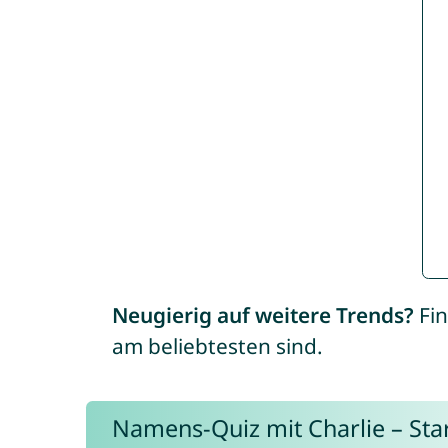
Neugierig auf weitere Trends?
Fin
am beliebtesten sind.
Namens-Quiz mit Charlie – Start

INSTRUCTIONS TO FOLLOW:
The copy must match every line of the data exactly and contain no pictures.

EXERCISE RESPONSE:
Neugierig auf weitere Trends?
Fin
am beliebtesten sind.
Namens-Quiz mit Charlie – Start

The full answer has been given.